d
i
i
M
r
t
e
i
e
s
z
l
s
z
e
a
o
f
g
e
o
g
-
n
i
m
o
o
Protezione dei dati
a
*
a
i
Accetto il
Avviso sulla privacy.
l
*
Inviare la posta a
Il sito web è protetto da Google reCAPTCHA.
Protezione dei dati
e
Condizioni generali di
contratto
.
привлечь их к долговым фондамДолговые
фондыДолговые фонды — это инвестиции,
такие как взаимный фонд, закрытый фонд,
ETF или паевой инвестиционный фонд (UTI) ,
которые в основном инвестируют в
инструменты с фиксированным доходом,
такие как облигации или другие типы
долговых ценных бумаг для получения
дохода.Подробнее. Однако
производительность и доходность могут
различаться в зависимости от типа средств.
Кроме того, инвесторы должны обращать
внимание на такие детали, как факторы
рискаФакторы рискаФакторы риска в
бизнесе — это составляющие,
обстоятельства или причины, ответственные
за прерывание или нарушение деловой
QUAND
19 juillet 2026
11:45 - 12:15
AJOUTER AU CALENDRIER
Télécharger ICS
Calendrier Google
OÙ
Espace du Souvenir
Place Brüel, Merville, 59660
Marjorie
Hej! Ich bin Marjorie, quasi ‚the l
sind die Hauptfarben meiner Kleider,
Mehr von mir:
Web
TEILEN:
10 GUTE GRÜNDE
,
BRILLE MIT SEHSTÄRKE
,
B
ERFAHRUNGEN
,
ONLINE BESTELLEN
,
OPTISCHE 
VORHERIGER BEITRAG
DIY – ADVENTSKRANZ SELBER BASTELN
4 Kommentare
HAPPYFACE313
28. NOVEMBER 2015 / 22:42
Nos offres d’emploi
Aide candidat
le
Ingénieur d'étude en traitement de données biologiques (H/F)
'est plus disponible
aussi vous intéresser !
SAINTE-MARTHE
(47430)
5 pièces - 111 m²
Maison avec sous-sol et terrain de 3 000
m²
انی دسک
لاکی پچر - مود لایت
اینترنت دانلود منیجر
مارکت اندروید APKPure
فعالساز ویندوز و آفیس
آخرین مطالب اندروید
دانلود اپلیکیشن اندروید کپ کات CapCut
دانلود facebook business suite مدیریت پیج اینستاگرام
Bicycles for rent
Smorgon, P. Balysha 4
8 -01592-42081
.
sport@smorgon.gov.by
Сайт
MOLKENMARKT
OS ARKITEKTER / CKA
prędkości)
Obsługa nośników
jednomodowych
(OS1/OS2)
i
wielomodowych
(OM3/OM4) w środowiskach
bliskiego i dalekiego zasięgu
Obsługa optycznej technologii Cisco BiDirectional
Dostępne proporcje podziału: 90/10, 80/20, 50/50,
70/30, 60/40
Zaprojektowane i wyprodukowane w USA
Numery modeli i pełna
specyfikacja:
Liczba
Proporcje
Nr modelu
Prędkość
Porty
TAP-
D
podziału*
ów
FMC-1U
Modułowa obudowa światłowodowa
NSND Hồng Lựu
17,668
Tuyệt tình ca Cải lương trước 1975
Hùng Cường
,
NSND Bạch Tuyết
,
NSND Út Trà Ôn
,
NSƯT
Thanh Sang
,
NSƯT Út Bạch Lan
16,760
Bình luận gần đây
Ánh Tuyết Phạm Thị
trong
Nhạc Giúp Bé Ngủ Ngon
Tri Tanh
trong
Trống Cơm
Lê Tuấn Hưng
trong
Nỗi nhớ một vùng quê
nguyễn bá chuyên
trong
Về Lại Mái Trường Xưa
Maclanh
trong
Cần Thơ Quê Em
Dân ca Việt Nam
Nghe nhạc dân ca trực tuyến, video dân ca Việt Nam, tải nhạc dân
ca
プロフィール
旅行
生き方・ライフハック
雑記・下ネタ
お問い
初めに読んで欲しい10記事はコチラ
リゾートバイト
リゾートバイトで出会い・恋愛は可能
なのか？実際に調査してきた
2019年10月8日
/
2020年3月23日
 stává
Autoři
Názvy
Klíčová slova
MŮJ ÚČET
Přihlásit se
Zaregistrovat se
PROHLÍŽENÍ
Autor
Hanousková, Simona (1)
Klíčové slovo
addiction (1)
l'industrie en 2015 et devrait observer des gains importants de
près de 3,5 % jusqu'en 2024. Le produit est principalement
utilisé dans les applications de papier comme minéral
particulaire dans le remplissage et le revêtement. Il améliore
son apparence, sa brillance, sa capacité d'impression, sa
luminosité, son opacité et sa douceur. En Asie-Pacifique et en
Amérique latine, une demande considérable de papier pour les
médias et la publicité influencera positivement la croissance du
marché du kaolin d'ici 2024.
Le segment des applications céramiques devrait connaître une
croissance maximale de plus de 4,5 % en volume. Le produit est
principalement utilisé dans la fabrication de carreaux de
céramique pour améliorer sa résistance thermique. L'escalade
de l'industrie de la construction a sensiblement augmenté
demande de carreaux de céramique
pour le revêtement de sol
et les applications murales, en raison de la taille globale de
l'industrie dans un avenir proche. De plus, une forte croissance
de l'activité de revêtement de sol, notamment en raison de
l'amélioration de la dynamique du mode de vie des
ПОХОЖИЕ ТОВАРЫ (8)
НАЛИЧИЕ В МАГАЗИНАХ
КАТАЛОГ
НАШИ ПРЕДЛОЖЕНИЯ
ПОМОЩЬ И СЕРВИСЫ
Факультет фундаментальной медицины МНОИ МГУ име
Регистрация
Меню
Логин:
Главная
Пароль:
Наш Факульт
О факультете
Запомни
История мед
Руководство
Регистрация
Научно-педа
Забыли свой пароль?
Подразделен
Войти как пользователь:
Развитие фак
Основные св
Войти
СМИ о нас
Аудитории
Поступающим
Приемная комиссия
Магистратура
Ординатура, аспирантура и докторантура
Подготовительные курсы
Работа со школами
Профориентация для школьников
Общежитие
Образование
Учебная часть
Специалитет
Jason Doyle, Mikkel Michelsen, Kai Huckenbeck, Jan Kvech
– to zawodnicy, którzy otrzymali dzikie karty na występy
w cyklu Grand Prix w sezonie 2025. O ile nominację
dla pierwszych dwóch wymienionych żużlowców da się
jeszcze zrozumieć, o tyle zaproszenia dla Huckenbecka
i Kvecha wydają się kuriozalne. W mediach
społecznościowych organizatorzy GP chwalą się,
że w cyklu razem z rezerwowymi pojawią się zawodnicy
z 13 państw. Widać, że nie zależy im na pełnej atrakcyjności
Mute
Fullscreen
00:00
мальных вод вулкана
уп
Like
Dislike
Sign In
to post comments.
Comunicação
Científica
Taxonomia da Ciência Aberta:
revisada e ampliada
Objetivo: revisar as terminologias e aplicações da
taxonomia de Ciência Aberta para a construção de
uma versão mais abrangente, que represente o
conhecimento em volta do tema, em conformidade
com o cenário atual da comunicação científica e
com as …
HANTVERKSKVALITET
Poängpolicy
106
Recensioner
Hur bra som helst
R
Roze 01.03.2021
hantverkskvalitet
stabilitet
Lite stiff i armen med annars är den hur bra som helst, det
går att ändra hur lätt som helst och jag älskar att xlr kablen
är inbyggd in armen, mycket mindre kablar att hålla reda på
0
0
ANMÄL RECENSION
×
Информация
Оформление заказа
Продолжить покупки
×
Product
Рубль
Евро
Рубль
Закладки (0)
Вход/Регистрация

[Your goal] Pick every line from the listing holding the string "plus", and copy it.

[Answer box]
'est plus disponible
croissance maximale de plus de 4,5 % en volume. Le produit est
l'industrie dans un avenir proche. De plus, une forte croissance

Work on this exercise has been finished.